So he decided to build a platform to make ESPP participation economically feasible for the low and mid-level employees of the approximately 1,200 public companies with such plans. In 2016, he founded a startup called Carver Edison to do that.

Written into tax law in the late 1960’s, ESPPs provide a way for employees to buy their company stock at bargain basement prices. Generally, they can purchase shares at a 15% discount off of the lower of the starting or ending price in a six-month period. But, there’s one pesky flaw in the law. To participate, employees need to be able to afford to make payroll contributions to their plan, and many simply can’t do that.

As a result, says Shapiro, “The people who could really benefit from this, the rank and file, sit on the sidelines, while their higher earning colleagues make all the money.”  (Another problem, according to Shapiro: The limit on employee contributions hasn’t changed since the plan was written into tax law).

Shapiro’s plan: Make interest-free loans allowing employees to maximize their participation in their company’s ESPP. Employees sign up for the plan and select the amount to be taken out of their paychecks—say, 5% every two weeks for six months. Right before the end of that six-month period, Carter Edison writes a check to the employer through a temporary interest-free loan on behalf of the employee, maximizing that person’s contribution. Then the employer issues the appropriate amount of stock, Carter Edison sells enough shares to repay the loan and the net shares are deposited in the employee’s account. The company works with banks and special lenders to finance the process.

How do ESPPs benefit employers?

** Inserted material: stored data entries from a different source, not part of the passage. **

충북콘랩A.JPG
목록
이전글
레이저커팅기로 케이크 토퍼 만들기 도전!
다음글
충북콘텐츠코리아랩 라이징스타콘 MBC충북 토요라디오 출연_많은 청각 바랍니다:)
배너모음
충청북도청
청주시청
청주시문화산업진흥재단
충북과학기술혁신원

According to Shapiro, they end up with tax write-offs and a lot of tax-free cash on their balance sheets. “These plans are an extremely capital-efficient way for a company to increase the compensation of employees without having their feet held to the fire,” he says.

Carter Edison makes money in a few ways. When the company sells enough shares to repay those loans, it gets paid a transaction fee by banks and hedge funds. In addition, it takes care of employee education. Most employers don’t throw a lot of resources at teaching their workforce what ESPPs are. But Carter Edison doesn’t make any money unless employees sign up. So it’s developed educational workshops that companies pay for.

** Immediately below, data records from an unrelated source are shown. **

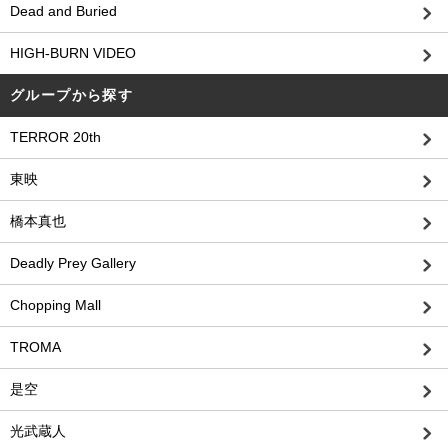
Dead and Buried
HIGH-BURN VIDEO
グループから探す
TERROR 20th
東映
橋本真也
Deadly Prey Gallery
Chopping Mall
TROMA
是空
光武蔵人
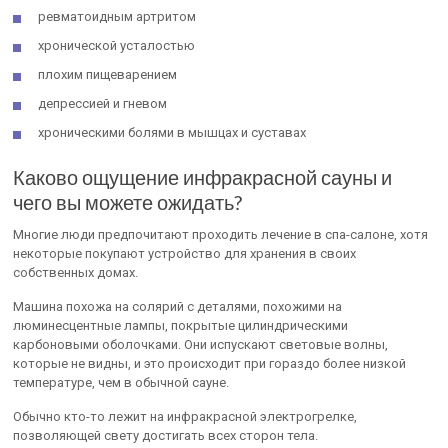
ревматоидным артритом
хронической усталостью
плохим пищеварением
депрессией и гневом
хроническими болями в мышцах и суставах
Каково ощущение инфракрасной сауны и
чего вы можете ожидать?
Многие люди предпочитают проходить лечение в спа-салоне, хотя
некоторые покупают устройство для хранения в своих
собственных домах.
Машина похожа на солярий с деталями, похожими на
люминесцентные лампы, покрытые цилиндрическими
карбоновыми оболочками. Они испускают световые волны,
которые не видны, и это происходит при гораздо более низкой
температуре, чем в обычной сауне.
Обычно кто-то лежит на инфракрасной электрогрелке,
позволяющей свету достигать всех сторон тела.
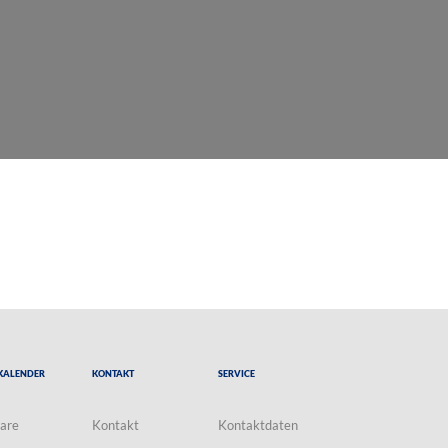
Kalender
Kontakt
Service
are
Kontakt
Kontaktdaten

Shapiro started wrestling with his plan soon after he discovered ESPPs’ potential. Then, after he founded the company, he spent the first two-and-a-half years dealing with regulatory problems, as the folks at the IRS diligently worked to understand and vet the concept. “I had no idea how many layers we’d have to peel through to get to the bottom of it,” he says. “And we went slowly, so there weren’t any surprises.” Eventually, the IRS issued a private letter ruling that the mechanics of his plan were qualified under tax law. In short order, the product officially launched just last January.

By the end of the year, according to Shapiro, he expects to be offering the plan to more than 15,000 employees. Also, he says, “Over the next couple of months we’re going to announce significant partnerships with a lot of the important players in the industry.”

To date, Shapiro has raised a little over $1.3 million in funding for the company.